Scan a StarkNet DeFi protocol before mainnet deployment for known vulnerability patterns. Integrate automated scanning into a Cairo CI pipeline for continuous security checks. Generate a security audit report for a Cairo contract review engagement.

Related Topics

Smart contract security, Cairo language, StarkNet, static analysis, and blockchain auditing.

Important Notes

Requirements

Python with regex support for pattern matching. Access to Cairo source files for the target project. Understanding of Cairo-specific vulnerability patterns for rule tuning.

Usage Recommendations

Do: update vulnerability patterns as the Cairo language evolves and new attack vectors emerge. Run scans on every contract version before deployment. Combine automated scanning with manual expert review for thorough coverage.
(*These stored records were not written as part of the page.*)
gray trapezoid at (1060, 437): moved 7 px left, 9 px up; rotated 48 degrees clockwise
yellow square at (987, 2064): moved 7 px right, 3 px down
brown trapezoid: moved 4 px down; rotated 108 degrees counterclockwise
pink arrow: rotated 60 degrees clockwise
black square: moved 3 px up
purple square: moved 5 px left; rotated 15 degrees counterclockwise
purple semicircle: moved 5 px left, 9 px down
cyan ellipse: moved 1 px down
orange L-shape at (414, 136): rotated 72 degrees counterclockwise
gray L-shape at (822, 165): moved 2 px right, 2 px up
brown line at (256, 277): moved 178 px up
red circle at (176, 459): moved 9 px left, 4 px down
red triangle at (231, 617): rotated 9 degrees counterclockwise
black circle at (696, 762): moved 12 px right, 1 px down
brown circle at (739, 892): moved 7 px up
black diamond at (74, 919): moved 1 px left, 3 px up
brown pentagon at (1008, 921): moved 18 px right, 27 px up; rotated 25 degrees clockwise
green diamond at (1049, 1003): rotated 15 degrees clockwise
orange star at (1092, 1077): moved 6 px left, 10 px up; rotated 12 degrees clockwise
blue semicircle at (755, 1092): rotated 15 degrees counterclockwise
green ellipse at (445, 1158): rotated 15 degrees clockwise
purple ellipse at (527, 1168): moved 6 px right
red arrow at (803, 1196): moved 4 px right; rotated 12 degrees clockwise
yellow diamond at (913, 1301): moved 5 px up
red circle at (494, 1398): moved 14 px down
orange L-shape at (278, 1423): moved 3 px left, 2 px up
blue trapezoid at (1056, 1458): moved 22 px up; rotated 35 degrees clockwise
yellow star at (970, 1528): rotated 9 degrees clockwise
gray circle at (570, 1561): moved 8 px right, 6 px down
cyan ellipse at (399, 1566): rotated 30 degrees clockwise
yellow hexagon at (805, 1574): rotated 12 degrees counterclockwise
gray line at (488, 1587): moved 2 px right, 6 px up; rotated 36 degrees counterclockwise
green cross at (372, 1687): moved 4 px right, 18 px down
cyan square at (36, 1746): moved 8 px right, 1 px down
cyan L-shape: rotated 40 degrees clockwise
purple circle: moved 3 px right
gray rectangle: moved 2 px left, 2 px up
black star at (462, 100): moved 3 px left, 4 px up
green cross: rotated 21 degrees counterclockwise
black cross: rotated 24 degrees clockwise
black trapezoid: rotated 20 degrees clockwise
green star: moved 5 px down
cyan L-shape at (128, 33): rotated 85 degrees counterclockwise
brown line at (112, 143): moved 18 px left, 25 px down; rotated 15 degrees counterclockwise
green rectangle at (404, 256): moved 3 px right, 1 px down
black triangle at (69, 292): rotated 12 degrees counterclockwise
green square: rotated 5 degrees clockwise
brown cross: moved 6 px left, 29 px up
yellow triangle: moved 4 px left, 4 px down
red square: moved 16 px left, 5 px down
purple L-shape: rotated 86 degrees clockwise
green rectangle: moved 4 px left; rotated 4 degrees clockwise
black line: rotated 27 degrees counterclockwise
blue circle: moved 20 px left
Don't: treat a clean scanner report as proof of security since automated tools miss logic bugs. Deploy contracts without any security review even if the scanner finds no issues. Ignore low-severity findings as they may combine into exploitable attack chains.

Limitations

Static analysis cannot detect all logic vulnerabilities that require understanding business intent. Pattern-based detection misses novel attack vectors not in the rule database. Cairo language updates may change syntax in ways that break existing detection rules. False positives are common in heuristic-based scanning and each finding requires manual verification before reporting. Teams should track false positive rates over time to improve rule precision and reduce unnecessary investigation overhead.